Falpaco is a Granby, Québec-based plastics and rubber manufacturer with about 45 employees and roughly C$7.4 million in annual sales, according to the company. Black Swan said the business offers injection molding, bi-injection, overmolding, mold design, tooling and process optimization.
Why the acquisition changes Black Swan’s graphene pitch
Black Swan said the transaction is intended to strengthen its vertically integrated platform and shorten the path from product validation to commercial adoption. Instead of relying only on external manufacturing partners, the company would gain closer control over how graphene-enhanced materials are incorporated into finished parts.
That matters because graphene companies have long faced a familiar bottleneck: proving performance in the lab is easier than embedding the material into products that can be made at scale, on spec and on time. By combining materials development with downstream processing, Black Swan is trying to reduce the number of steps between a formulation and a saleable component.

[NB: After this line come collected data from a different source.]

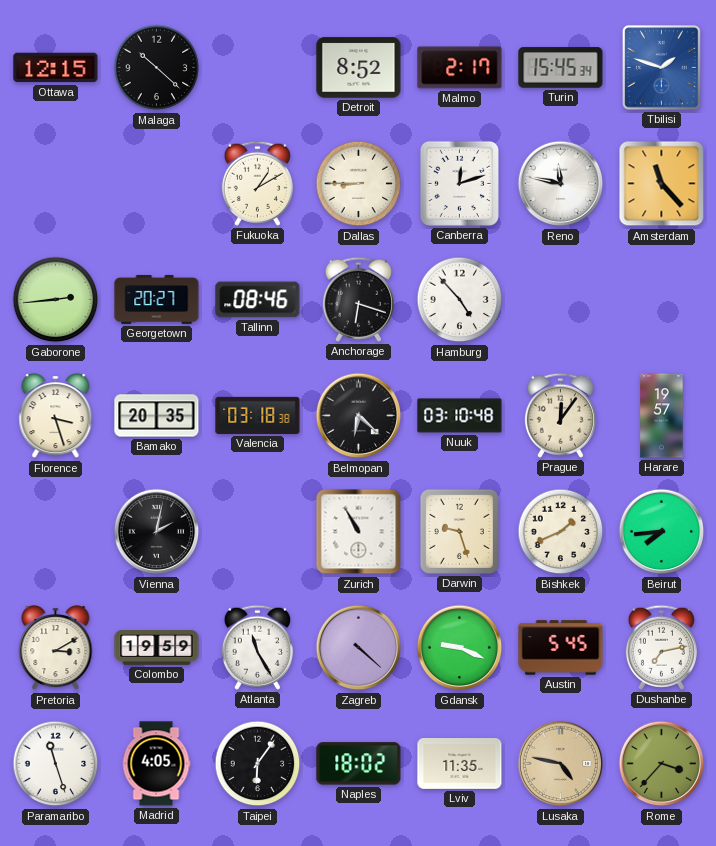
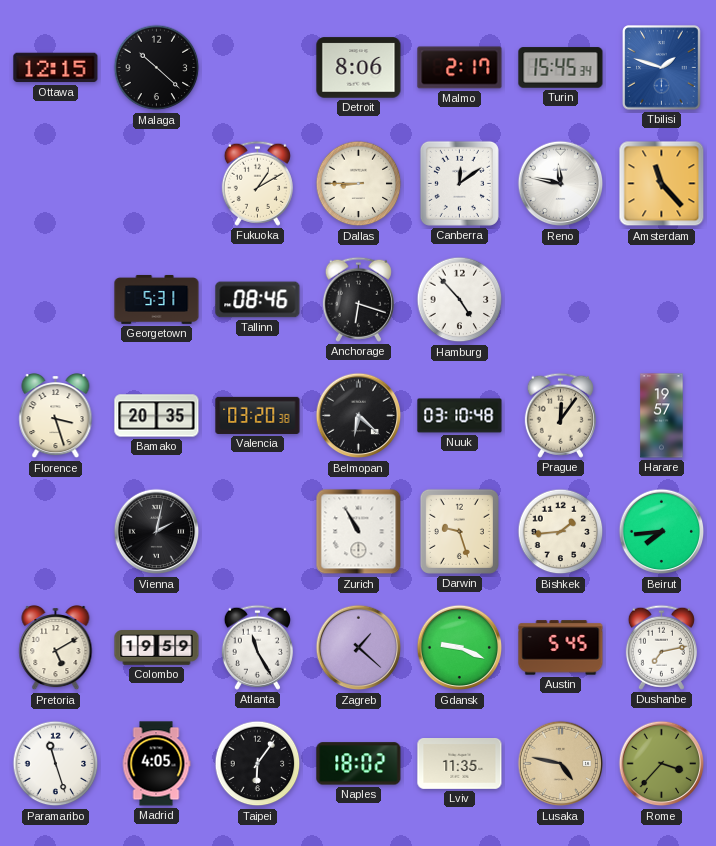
Detroit: 8:52 -> 8:06
Canberra: 12:12 -> 12:09
Gaborone: 2:44 -> none
Georgetown: 20:27 -> 5:31
Valencia: 03:18 -> 03:20
Bishkek: 1:41 -> 1:44
Pretoria: 3:10 -> 5:10
Zagreb: 4:22 -> 1:22
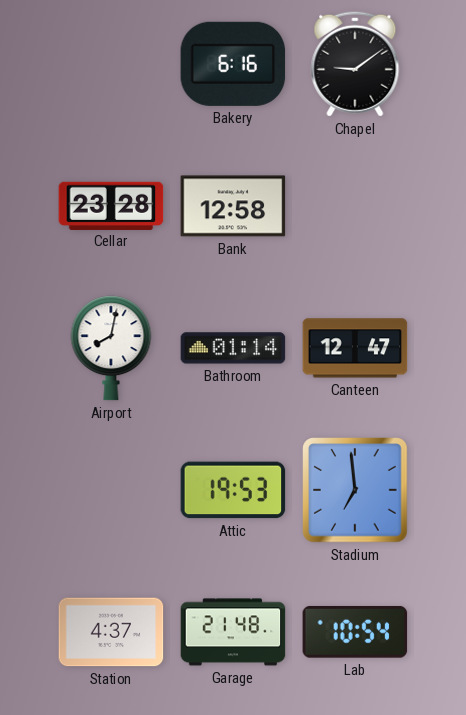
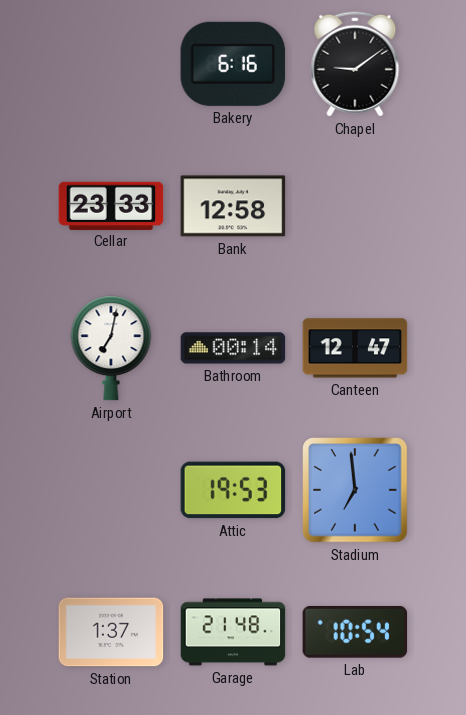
Cellar: 23:28 -> 23:33
Airport: 8:02 -> 7:02
Bathroom: 01:14 -> 00:14
Station: 4:37 -> 1:37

Closing is targeted for the second quarter of 2026
Black Swan said closing is expected in the second quarter of 2026, pending customary conditions and approval from the TSX Venture Exchange. Desjardins is providing the debt package through a C$4.7 million term loan and a C$2.0 million revolving operating line of credit, both secured by Falpaco’s business assets.
The acquisition does not guarantee faster revenue or broader adoption, but it does show where at least one graphene producer sees the market going: less emphasis on selling raw material alone, and more focus on getting graphene into manufactured goods that customers can buy and deploy. For a field still working through commercialization, that is the part of the story with the clearest near-term impact.